Pendant l’adolescence, j’ai commencé à voir beaucoup de films sur grand écran. Parmi les chocs les plus profonds, on trouve dix ou quinze films américains, rudes et vitaux, tournés pendant les années soixante-dix. J’ai également été fasciné par la minéralisation du monde filmée par Antonioni, les fresques de Visconti et son utilisation picturale de la couleur. Et certains visages féminins ont laissé une empreinte indélébile, tout comme leurs silhouettes et leurs voix.
The Birds
Un condamné à mort s’est échappé
Days of Heaven
Andreï Roublev
Parmi tous les films importants dans ma mémoire de spectateur naissante, je tiens à souligner deux : Les Moissons du ciel (Days of Heaven, Terrence Malick, 1978) et Tabou (F. W. Murnau, 1931), le premier avare en mots, le second silencieux, tous deux lyriques et situés dans une nature toute-puissante.

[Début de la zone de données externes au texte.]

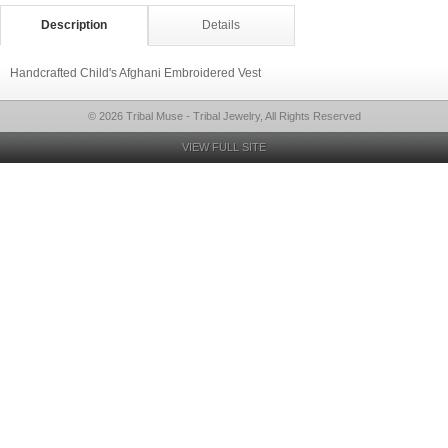
Description
Details
Handcrafted Child's Afghani Embroidered Vest
© 2026 Tribal Muse - Tribal Jewelry, All Rights Reserved
VIEW FULL SITE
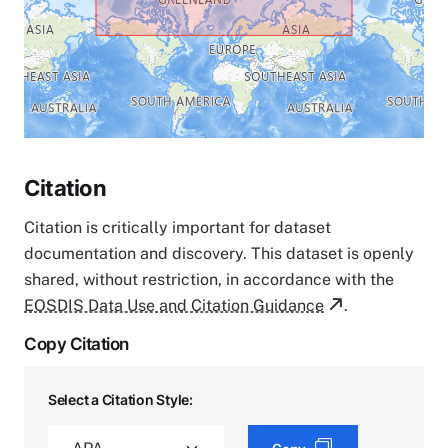
Citation
Citation is critically important for dataset
documentation and discovery. This dataset is openly
shared, without restriction, in accordance with the
EOSDIS Data Use and Citation Guidance
.
Copy Citation
Select a Citation Style:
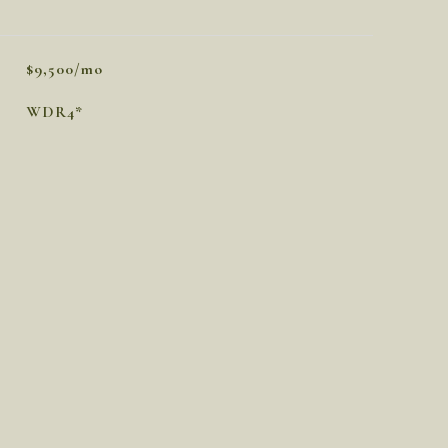
$9,500/mo
WDR4*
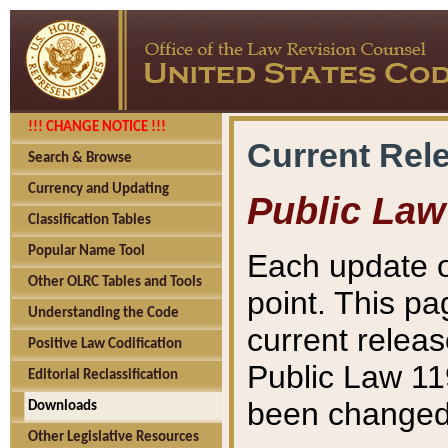
!!! CHANGE NOTICE !!!
Current Rel
Search & Browse
Currency and Updating
Public Law
Classification Tables
Popular Name Tool
Each update o
Other OLRC Tables and Tools
point. This pa
Understanding the Code
current releas
Positive Law Codification
Public Law 11
Editorial Reclassification
been changed 
Downloads
Other Legislative Resources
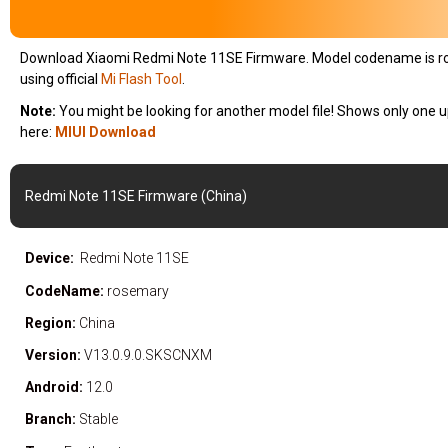
Download Xiaomi Redmi Note 11SE Firmware. Model codename is
r
using official
Mi Flash Tool
.
Note:
You might be looking for another model file! Shows only one u
here:
MIUI Download
Redmi Note 11SE Firmware (China)
Device:
Redmi Note 11SE
CodeName:
rosemary
Region:
China
Version:
V13.0.9.0.SKSCNXM
Android:
12.0
Branch:
Stable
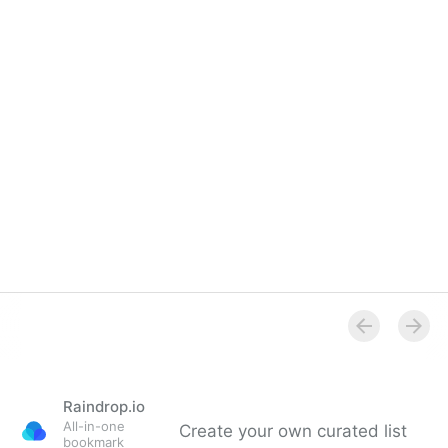
Raindrop.io
All-in-one
Create your own curated list
bookmark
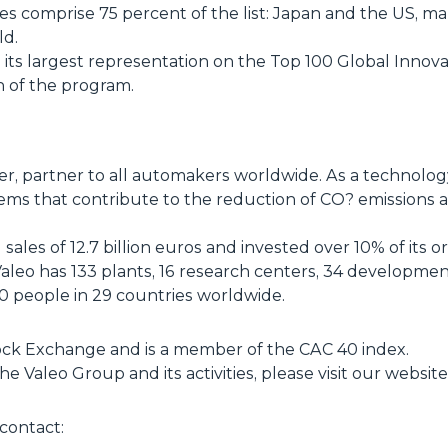
ies comprise 75 percent of the list: Japan and the US, m
ld.
ts largest representation on the Top 100 Global Innovat
n of the program.
ier, partner to all automakers worldwide. As a technol
ems that contribute to the reduction of CO? emissions
ales of 12.7 billion euros and invested over 10% of its o
eo has 133 plants, 16 research centers, 34 development 
 people in 29 countries worldwide.
Stock Exchange and is a member of the CAC 40 index.
e Valeo Group and its activities, please visit our websi
contact:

Mais par-dessus tout, je dois placer Bonnie and Clyde (Arthur Penn, 1967) et Andreï Roublev (Andreï Tarkovski, 1967), vus par hasard à peine dix-sept ans. Il va sans dire que ma vie de spectateur a pris un tournant et que je continue de considérer le dernier épisode du film de Tarkovski (la fonte de la cloche) comme l’un des moments les plus beaux de l’histoire du cinéma.
Ensuite, j’ai essayé de me donner du temps pour connaître et comprendre le cinéma.